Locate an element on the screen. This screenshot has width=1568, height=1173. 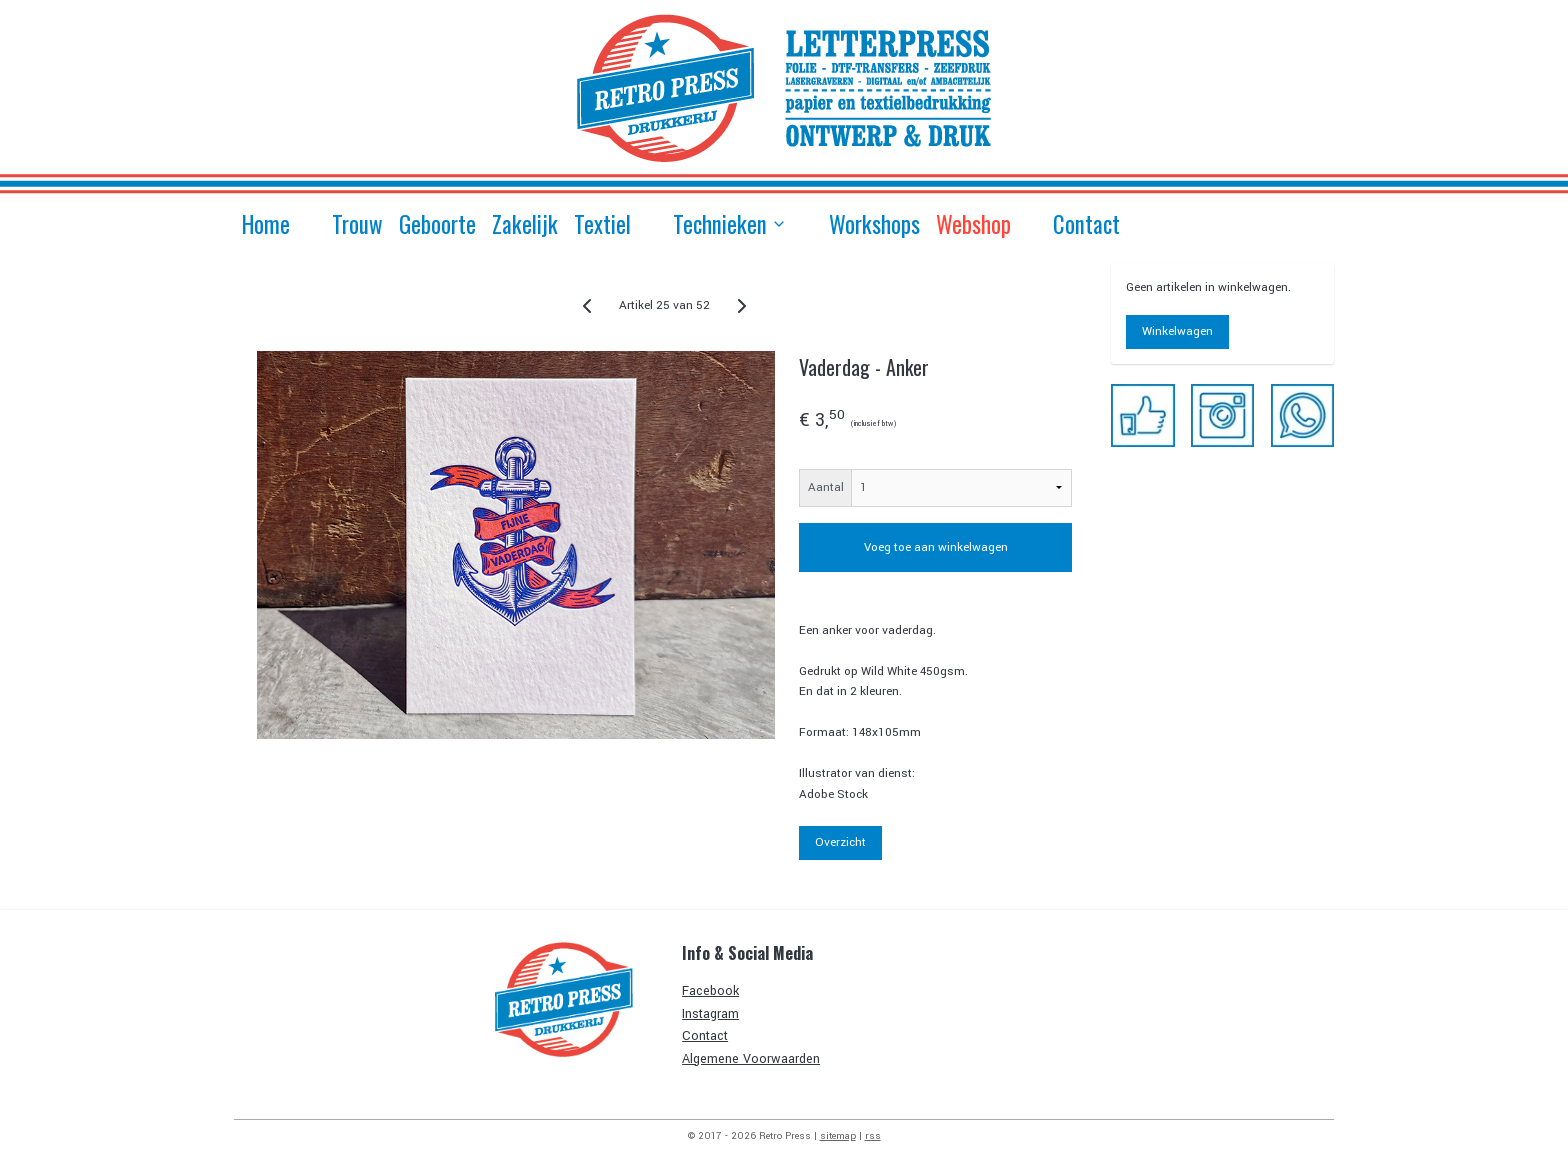
Instagram is located at coordinates (710, 1014).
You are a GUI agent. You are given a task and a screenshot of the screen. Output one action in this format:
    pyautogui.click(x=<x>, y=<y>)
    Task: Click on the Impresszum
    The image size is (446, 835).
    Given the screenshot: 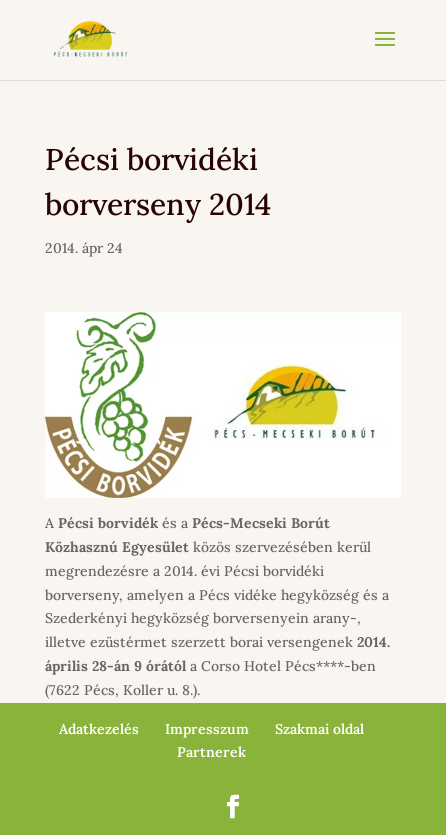 What is the action you would take?
    pyautogui.click(x=207, y=729)
    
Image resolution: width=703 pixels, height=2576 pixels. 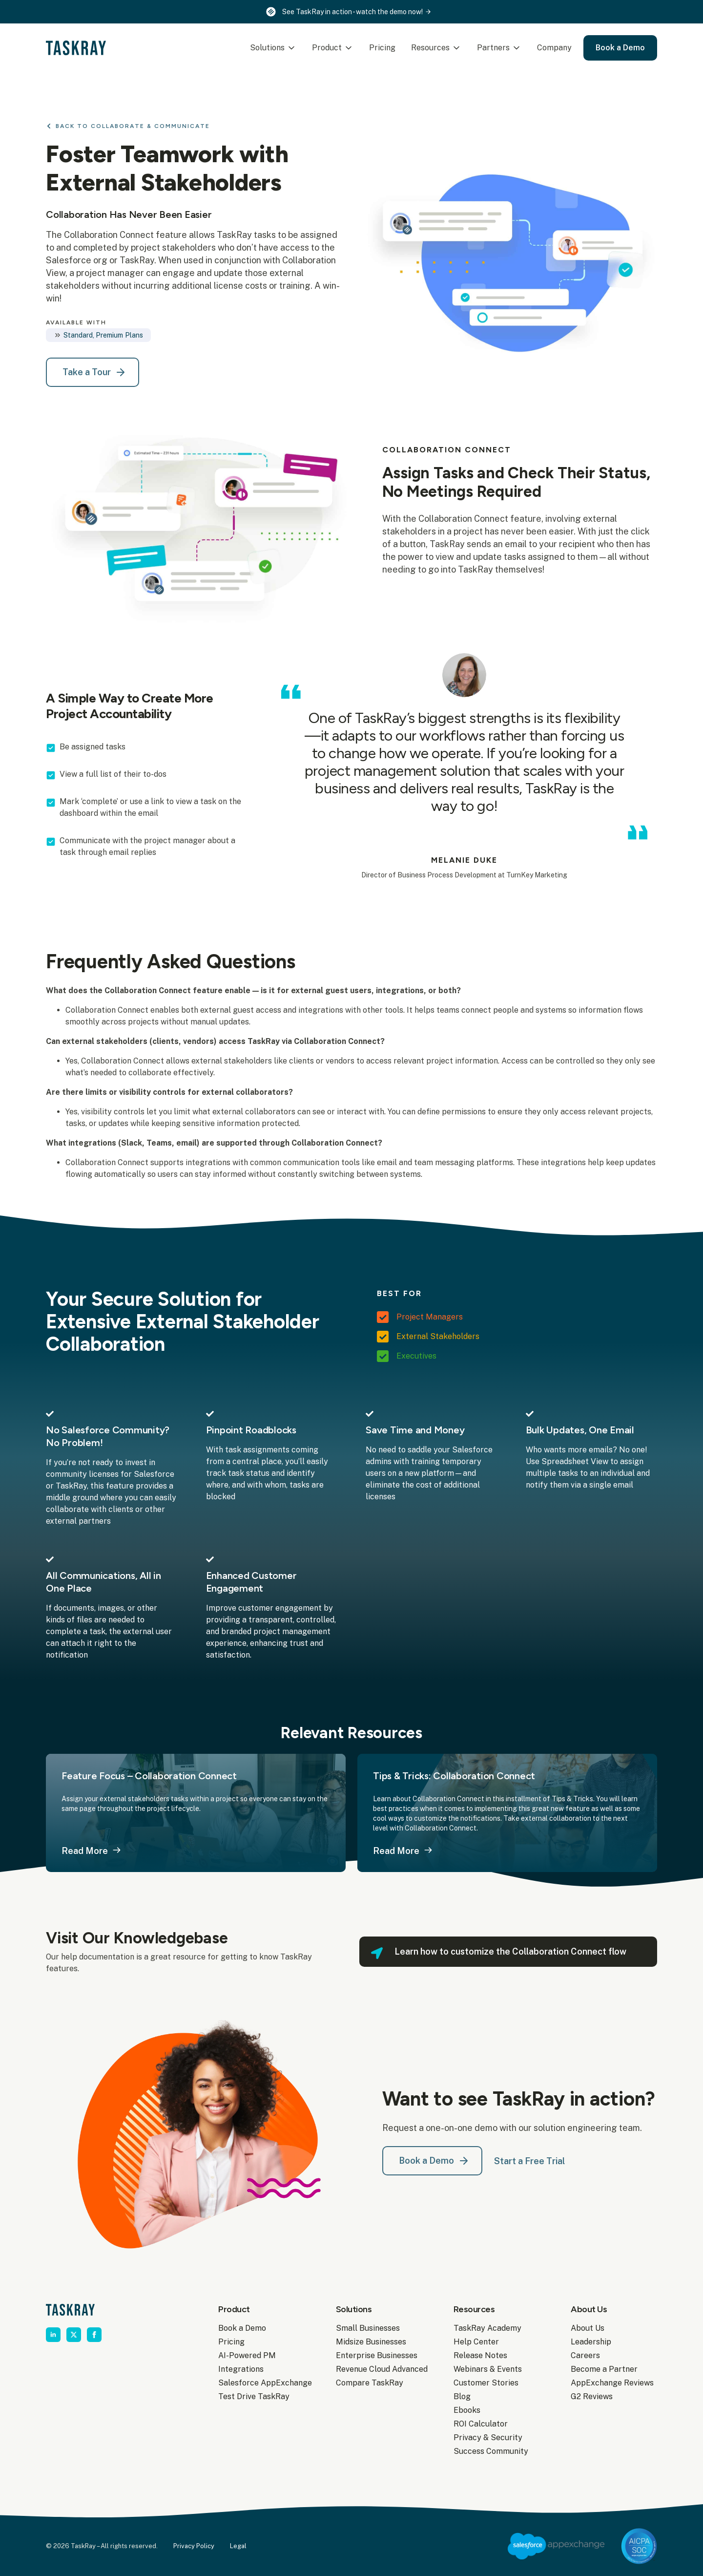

#####

## EXERCISE REQUIREMENTS
Copy out only the lines above from the one with "You are a GUI" to the one with "The image size is (446, 835).", inclusive, exactly as they stand.

## YOUR RESPONSE
You are a GUI agent. You are given a task and a screenshot of the screen. Output one action in this format:
    pyautogui.click(x=<x>, y=<y>)
    Task: Click on the Impresszum
    The image size is (446, 835).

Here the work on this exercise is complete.